* **What is expected**: Which of the lines below include the word "close"? Pull each one out.

* **Input material**:
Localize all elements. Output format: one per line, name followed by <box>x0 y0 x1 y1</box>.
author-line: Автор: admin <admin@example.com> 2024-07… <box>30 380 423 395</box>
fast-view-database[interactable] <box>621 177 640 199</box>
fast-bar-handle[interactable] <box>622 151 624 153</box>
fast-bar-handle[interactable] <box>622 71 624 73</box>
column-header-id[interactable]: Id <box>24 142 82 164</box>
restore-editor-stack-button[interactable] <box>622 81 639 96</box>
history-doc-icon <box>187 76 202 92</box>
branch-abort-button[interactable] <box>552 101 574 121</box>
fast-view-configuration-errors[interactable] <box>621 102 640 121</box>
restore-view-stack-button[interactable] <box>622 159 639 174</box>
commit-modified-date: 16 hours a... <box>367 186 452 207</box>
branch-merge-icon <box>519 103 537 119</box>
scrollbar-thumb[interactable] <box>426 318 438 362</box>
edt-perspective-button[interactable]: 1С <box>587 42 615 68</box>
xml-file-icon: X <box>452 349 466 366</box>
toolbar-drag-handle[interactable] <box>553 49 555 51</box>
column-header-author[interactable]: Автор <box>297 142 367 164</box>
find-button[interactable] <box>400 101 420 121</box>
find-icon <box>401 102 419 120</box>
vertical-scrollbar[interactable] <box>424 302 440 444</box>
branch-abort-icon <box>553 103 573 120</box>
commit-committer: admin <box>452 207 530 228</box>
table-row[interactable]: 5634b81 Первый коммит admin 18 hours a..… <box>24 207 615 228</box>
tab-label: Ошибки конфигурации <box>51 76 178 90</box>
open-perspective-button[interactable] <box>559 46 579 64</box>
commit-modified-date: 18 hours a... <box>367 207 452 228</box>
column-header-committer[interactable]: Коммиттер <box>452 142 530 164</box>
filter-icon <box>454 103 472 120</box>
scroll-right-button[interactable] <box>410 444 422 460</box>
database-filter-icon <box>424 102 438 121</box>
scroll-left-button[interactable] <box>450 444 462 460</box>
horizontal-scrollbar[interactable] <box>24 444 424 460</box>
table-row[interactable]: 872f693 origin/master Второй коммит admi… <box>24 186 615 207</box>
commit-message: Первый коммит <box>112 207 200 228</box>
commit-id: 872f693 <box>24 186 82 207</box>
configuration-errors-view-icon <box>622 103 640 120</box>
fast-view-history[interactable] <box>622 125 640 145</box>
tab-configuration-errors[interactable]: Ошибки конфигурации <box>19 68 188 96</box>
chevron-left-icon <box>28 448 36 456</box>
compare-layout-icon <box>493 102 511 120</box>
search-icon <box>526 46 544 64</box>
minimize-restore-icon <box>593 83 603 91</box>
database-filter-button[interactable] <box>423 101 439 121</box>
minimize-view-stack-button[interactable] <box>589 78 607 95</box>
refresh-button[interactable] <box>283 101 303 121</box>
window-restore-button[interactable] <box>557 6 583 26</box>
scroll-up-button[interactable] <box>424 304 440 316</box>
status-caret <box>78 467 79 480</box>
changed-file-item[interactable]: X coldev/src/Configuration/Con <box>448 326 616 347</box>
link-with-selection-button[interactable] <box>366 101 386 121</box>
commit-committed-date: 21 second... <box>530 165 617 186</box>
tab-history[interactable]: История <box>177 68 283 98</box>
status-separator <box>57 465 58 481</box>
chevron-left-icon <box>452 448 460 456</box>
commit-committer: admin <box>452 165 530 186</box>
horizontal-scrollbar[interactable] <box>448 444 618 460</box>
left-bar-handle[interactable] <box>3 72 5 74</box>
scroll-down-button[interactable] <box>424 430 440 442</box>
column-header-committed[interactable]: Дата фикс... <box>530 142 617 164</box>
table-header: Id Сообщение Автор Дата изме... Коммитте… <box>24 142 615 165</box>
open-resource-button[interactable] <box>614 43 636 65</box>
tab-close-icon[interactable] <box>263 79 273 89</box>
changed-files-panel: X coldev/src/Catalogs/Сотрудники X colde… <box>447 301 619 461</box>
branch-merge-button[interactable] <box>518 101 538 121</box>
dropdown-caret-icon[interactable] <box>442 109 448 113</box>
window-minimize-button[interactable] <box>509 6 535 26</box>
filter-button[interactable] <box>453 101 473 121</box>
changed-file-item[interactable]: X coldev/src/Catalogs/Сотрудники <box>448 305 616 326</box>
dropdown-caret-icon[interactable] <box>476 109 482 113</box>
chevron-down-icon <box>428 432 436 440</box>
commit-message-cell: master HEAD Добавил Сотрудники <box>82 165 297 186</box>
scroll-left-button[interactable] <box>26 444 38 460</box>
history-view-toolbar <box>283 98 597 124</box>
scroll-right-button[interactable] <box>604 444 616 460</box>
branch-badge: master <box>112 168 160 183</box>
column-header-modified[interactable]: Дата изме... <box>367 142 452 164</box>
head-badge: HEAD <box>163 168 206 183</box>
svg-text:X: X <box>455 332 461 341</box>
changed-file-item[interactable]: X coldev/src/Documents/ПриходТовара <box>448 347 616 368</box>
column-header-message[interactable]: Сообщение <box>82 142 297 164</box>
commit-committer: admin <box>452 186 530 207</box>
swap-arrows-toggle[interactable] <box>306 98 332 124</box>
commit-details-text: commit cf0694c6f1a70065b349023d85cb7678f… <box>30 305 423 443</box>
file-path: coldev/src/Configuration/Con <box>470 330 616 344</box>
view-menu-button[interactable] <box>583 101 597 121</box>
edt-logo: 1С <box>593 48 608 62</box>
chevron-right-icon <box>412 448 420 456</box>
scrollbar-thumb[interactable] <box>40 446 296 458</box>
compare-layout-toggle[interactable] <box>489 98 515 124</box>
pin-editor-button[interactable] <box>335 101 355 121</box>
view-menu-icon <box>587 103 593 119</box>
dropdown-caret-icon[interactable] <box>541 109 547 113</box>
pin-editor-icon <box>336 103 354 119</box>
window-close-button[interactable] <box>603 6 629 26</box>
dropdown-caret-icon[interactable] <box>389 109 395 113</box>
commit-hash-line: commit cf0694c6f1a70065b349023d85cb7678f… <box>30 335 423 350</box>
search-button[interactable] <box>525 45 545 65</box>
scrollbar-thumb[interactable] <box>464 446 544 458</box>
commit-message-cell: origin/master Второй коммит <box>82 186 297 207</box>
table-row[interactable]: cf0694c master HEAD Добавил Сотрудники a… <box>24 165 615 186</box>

* **Answer area**:
tab-close-icon[interactable] <box>263 79 273 89</box>
window-close-button[interactable] <box>603 6 629 26</box>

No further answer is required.